Un enfant dans l'imbroglio de la couleur....

Les mots d’hier ayant construit l’ossature de son éducation s’extirpaient des confins de souvenirs pour briser le silence apaisant de la nuit, elle comprenait maintenant que le sort lui était dit à travers toutes les remontrances et toutes les séances d’explications un peu saugrenues qu’elle n’arrivait pas à bien saisir dans son enfance et dans son adolescence.
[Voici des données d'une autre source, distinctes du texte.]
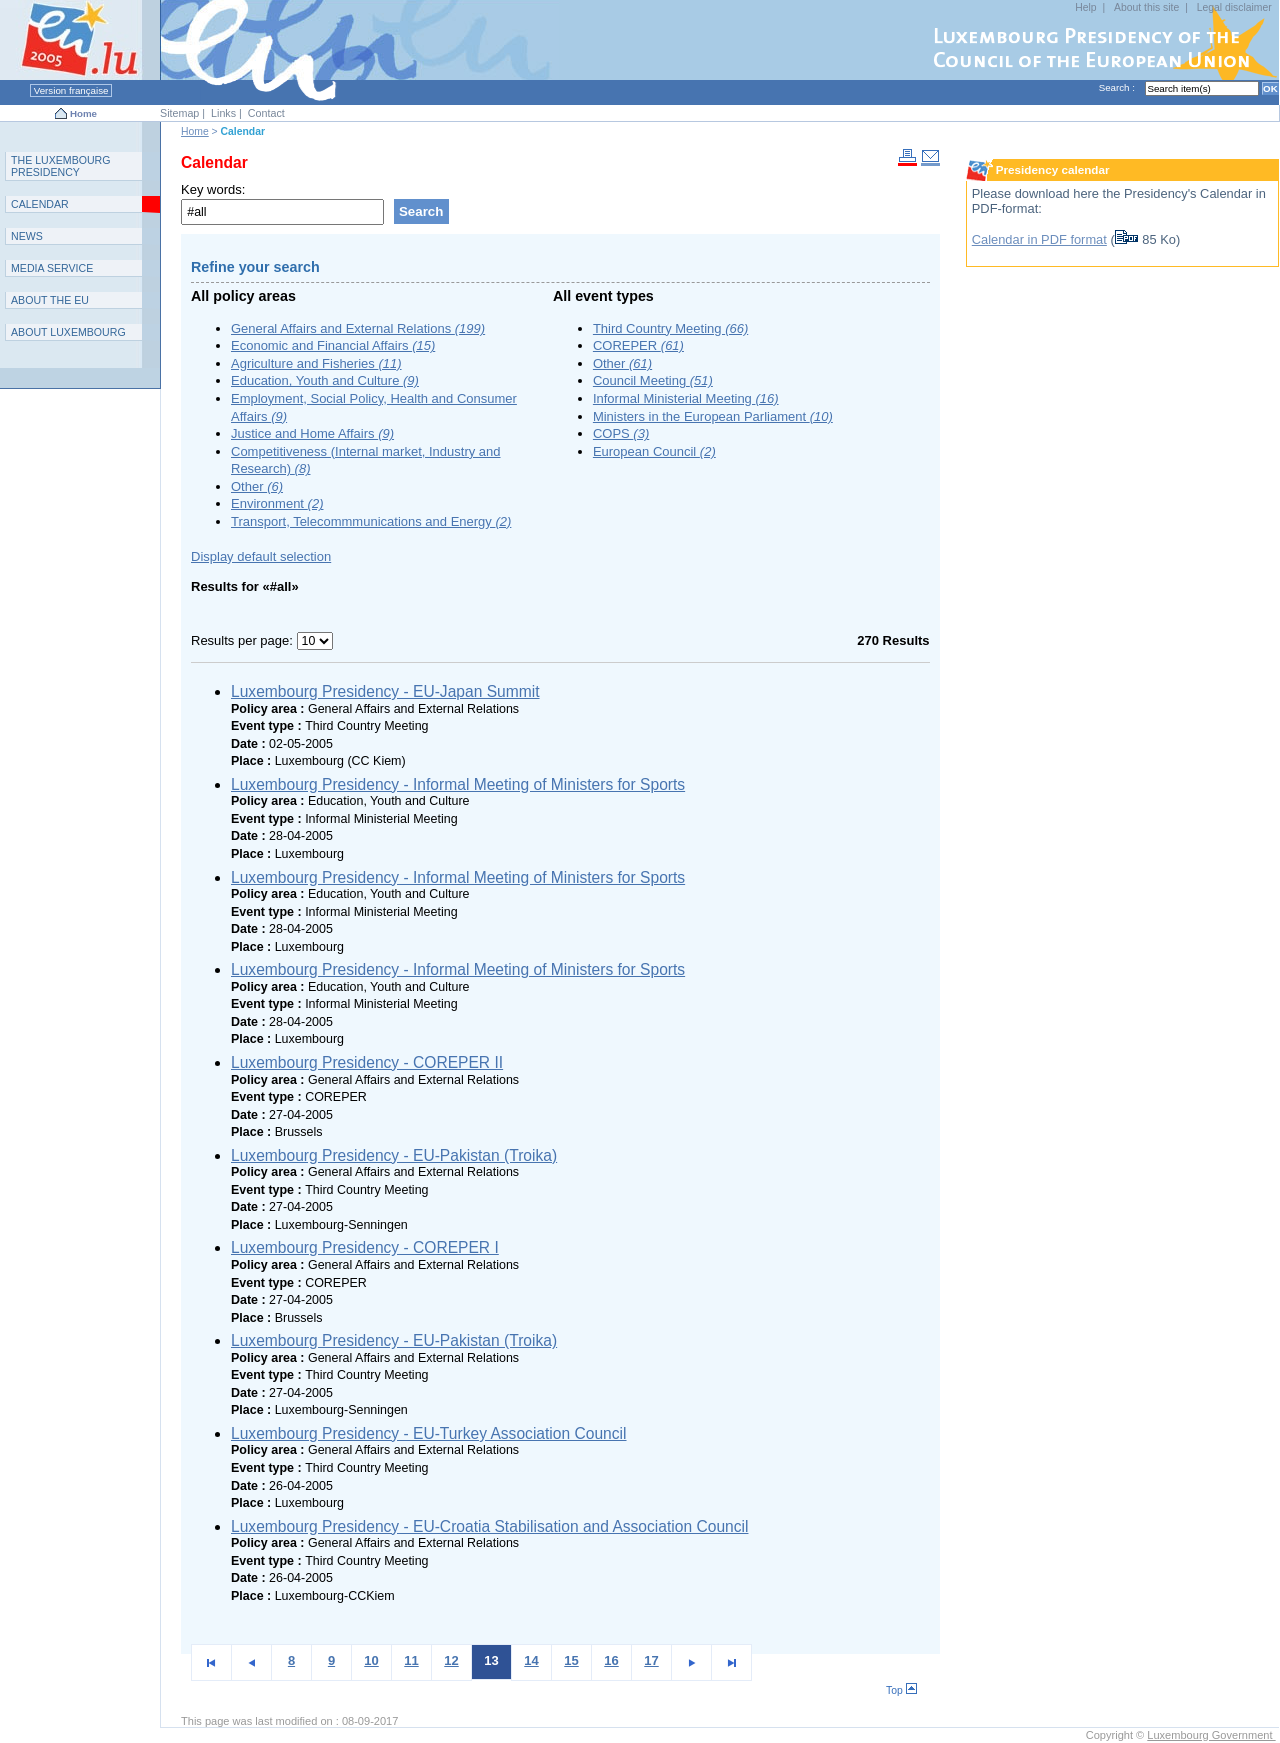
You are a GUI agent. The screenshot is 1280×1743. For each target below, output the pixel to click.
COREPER (638, 345)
La pleine pupille, comme une toile, livrée à la lueur de la pleine lune qui y avait peint toute sa splendeur, son éclat, elle voyait remonter à la surface de sa conscience les prises de tête de sa mère, qui ne cessait de lui faire comprendre, par une pédagogie inappropriée, le caractère singulier de son espèce alors qu’elle ne se considérait pas plus que les autres enfants que sa mère lui interdisait de fréquenter. Hormis ceux comme elle, issus d’une union métissée, officielle ou non. D’ailleurs, sa mère, veillant au grain, la voulait saine, pure, et surtout fragile puisqu’elle était convaincue que cela excitait les hommes, lui disait aussi qu’en elle, il y avait ce privilège de la nature que les autres ne pouvaient qu’envier, qui ferait d’elle la coqueluche de cette cité, et aussi l’épouse d’un homme riche, dès sa majorité, car, la richesse était sa destination finale, et pour y arriver, elle n’avait qu’à la suivre mot à mot, mieux qu’elle, il n’y en avait pas, pour la guider à bon port si elle ne voulait pas s’embourber dans les eaux de la pauvreté. La pauvreté, c’était ça le spectre qu’elle lui brandissait pour la mettre au pas ; elle l’amenait dans les rues escarpées des quartiers paumés, où sa présence suscitait une curiosité qu’elle ne savait toujours pas comprendre, sur laquelle sa mère insistait pour lui inculquer la notion de cette aura particulière qu’elle drainerait, mais aussi, pour qu’elle se rendît compte de cette horrible existence de ses propres yeux, qui était loin d’être une fable à laquelle, peut-être, elle aurait eu du mal à croire.